- Born: December 24, 1898 Geneva, Switzerland
- Died: March 16, 1982 Geneva, Switzerland
- Citizenship: Italy; Thônex (1918)
- Occupations: Graphic artist, caricaturist, poster designer
- Spouse: Norma Cremona

= Noël Fontanet =

Swiss graphic artist and poster designer

Noël Fontanet (24 December 1898 – 16 March 1982) was a Swiss graphic artist, caricaturist, and poster designer, best known for his prolific output of advertising and political posters during the interwar period in Geneva.

== Life and career ==

Fontanet was born in Geneva on 24 December 1898, son of Gaudenzio Fontanetto and Maria Cantoia. He was of Italian origin and naturalized in Thônex in 1918. He married Norma Cremona. After an apprenticeship as a sign painter, he attended the Geneva School of Fine Arts from 1914 to 1918, then worked as a decorator at the Grand Théâtre de Genève.

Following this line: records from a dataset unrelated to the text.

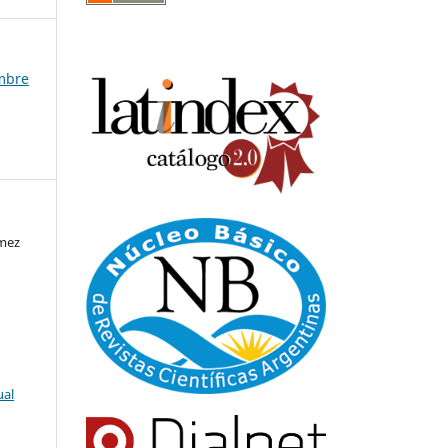
embre
ámez
ual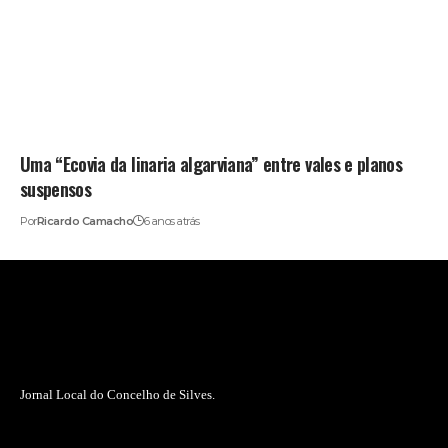
Uma “Ecovia da linaria algarviana” entre vales e planos
suspensos
Por
Ricardo Camacho
6 anos atrás
Jornal Local do Concelho de Silves.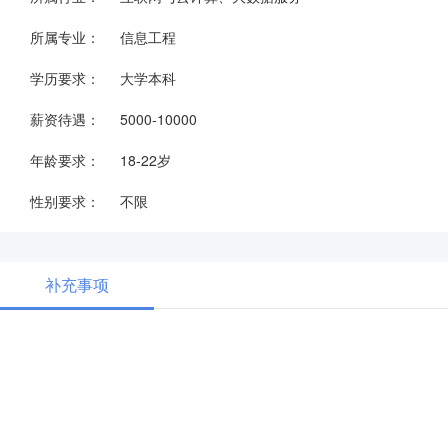
所属专业：
信息工程
学历要求：
大学本科
薪资待遇：
5000-10000
年龄要求：
18-22岁
性别要求：
不限
补充事项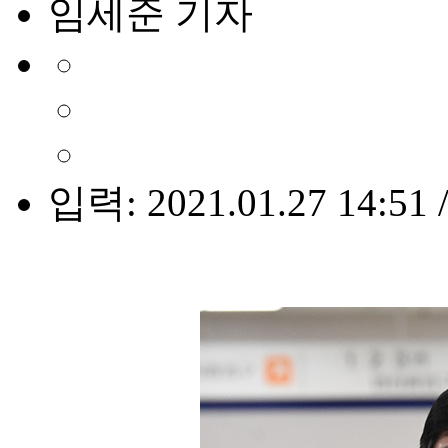
임세준 기자
입력: 2021.01.27 14:51 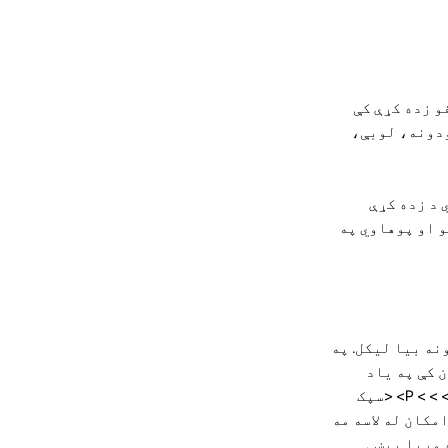
هدافو زده کړې کې
ودونه، لوبې،
 د زده کړې
و او پوهاوي په
ینډي کې متنونه بیا لیکل. په
 کې په یاد
 > >
P> <سپک
مل امکان له لاسه مه
 وړیا پیښې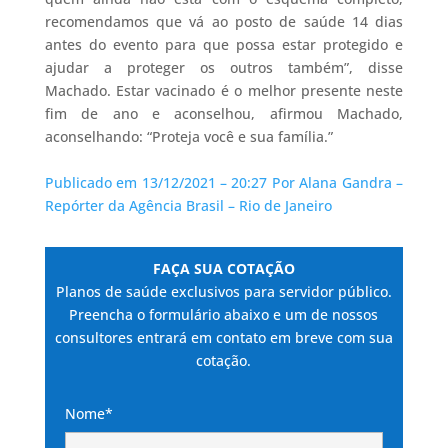
recomendamos que vá ao posto de saúde 14 dias
antes do evento para que possa estar protegido e
ajudar a proteger os outros também”, disse
Machado. Estar vacinado é o melhor presente neste
fim de ano e aconselhou, afirmou Machado,
aconselhando: “Proteja você e sua família.”
Publicado em 13/12/2021 – 20:27 Por Alana Gandra –
Repórter da Agência Brasil – Rio de Janeiro
FAÇA SUA COTAÇÃO
Planos de saúde exclusivos para servidor público.
Preencha o formulário abaixo e um de nossos
consultores entrará em contato em breve com sua
cotação.
Nome*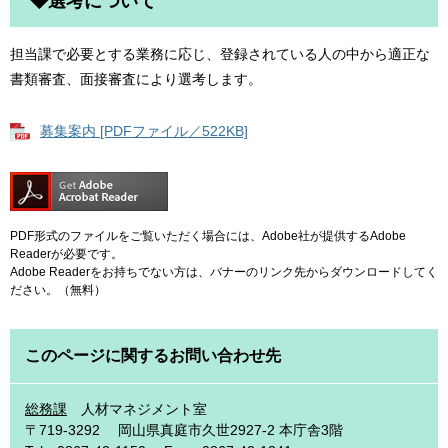
◆選考について
担当課で必要とする業務に応じ、登録されている人の中から適正な
書類審査、面接審査により選考します。
募集案内 [PDFファイル／522KB]
PDF形式のファイルをご覧いただく場合には、Adobe社が提供するAdobe
Readerが必要です。
Adobe Readerをお持ちでない方は、バナーのリンク先からダウンロードしてく
ださい。（無料）
このページに関するお問い合わせ先
総務課
人材マネジメント室
〒719-3292
岡山県真庭市久世2927-2 本庁舎3階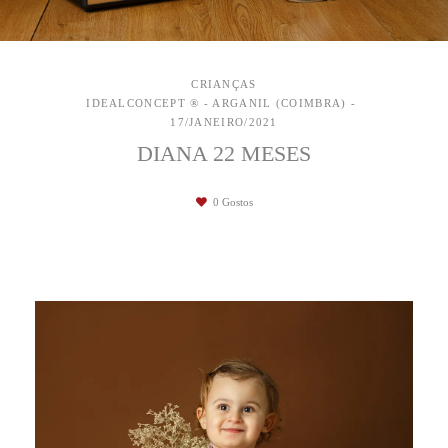
CRIANÇAS
IDEALCONCEPT ® - ARGANIL (COIMBRA)
17/JANEIRO/2021
DIANA 22 MESES
0
Gostos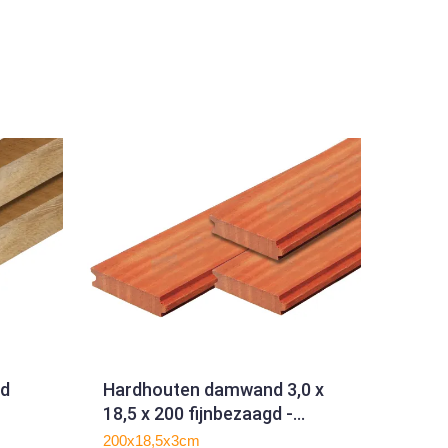
fd
Hardhouten damwand 3,0 x
18,5 x 200 fijnbezaagd -
duurzaamheidsklasse 1
200x18,5x3cm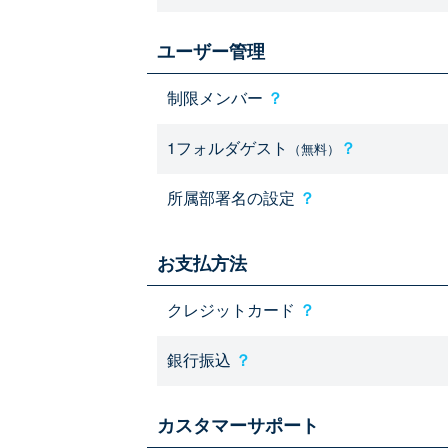
ユーザー管理
制限メンバー
？
1フォルダゲスト
？
（無料）
所属部署名の設定
？
お支払方法
クレジットカード
？
銀行振込
？
カスタマーサポート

In the 1920s, Fontanet worked in Paris as a graphic designer. On his return to Geneva, he drew caricatures for numerous periodicals, including Le Pilori (1923–1940). He headed the advertising studio of the Société générale d'affichage (c. 1925 – 1953), producing several hundred posters across a wide range of genres. His political work reflects his involvement with the far-right National Union, with a particular affinity for historical subjects. He also worked for several local patriotic societies.

== Bibliography ==

- La Suisse, 18 March 1982.
- Jean-Charles Giroud; Michel Schlup, eds. L'affiche en Suisse romande durant l'entre-deux-guerres. 1994, pp. 95–107.